ECLI:NL:RVS:2020:2670
Raad van State
- Voorlopige voorziening
- J.Th. Drop
- Rechtspraak.nl
Afwijzing verzoek om voorlopige voorziening in asielzaak
Op 9 november 2020 heeft de voorzieningenrechter van de Afdeling bestuursrechtspraak van de Raad van State uitspraak gedaan op een verzoek om het treffen van een voorlopige voorziening in een asielzaak. De vreemdeling had eerder een aanvraag ingediend voor een verblijfsvergunning asiel voor bepaalde tijd, welke op 18 februari 2020 door de staatssecretaris van Justitie en Veiligheid was afgewezen. De vreemdeling ging in beroep tegen deze afwijzing, maar de rechtbank Den Haag verklaarde het beroep op 2 november 2020 ongegrond. Hierop heeft de vreemdeling hoger beroep ingesteld en verzocht om een voorlopige voorziening, zodat hij niet zou worden uitgezet voordat er op het hoger beroep was beslist en om opvang en verstrekkingen te ontvangen.
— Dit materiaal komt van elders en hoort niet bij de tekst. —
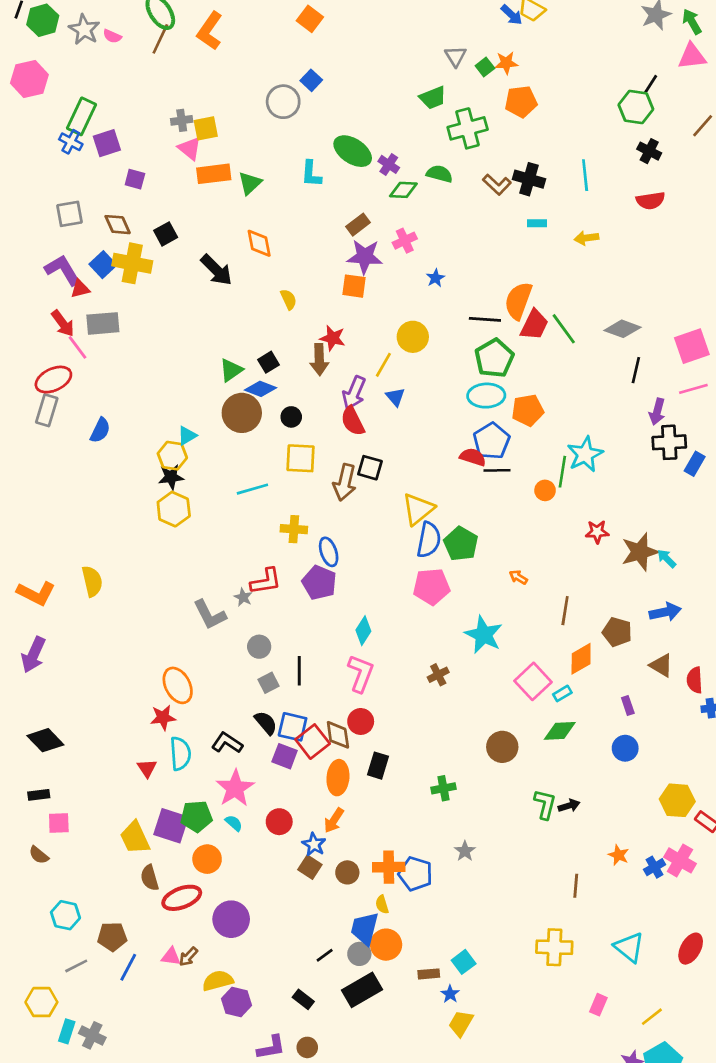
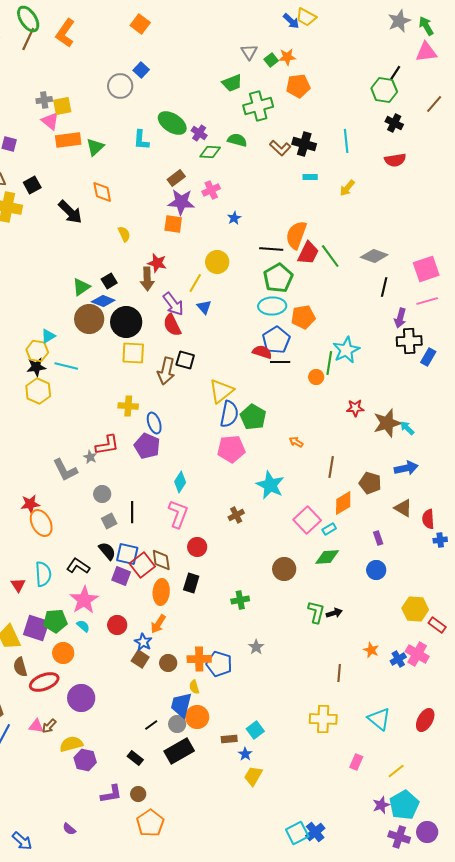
yellow arrow: (586, 238) -> (347, 188), turned -42
purple arrow: (354, 393) -> (173, 304), turned -60
black circle: (291, 417) -> (126, 322), size x2.0
cyan line: (252, 489) -> (66, 366), moved, turned 30
red star: (163, 717) -> (30, 504), moved
red circle: (361, 721) -> (197, 547), moved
De voorzieningenrechter heeft de argumenten van de vreemdeling en de staatssecretaris in overweging genomen. Hij oordeelde dat, op basis van de aangevoerde feiten, het niet aannemelijk was dat de uitspraak van de rechtbank zou worden vernietigd. Gezien de belangen van beide partijen, besloot de voorzieningenrechter geen voorlopige voorziening te treffen. Het verzoek van de vreemdeling werd afgewezen, en de staatssecretaris werd niet verplicht om de proceskosten te vergoeden.
De uitspraak werd openbaar uitgesproken op dezelfde datum, 9 november 2020, en is daarmee een belangrijke beslissing in het kader van het vreemdelingenrecht en de rechtsbescherming van asielzoekers.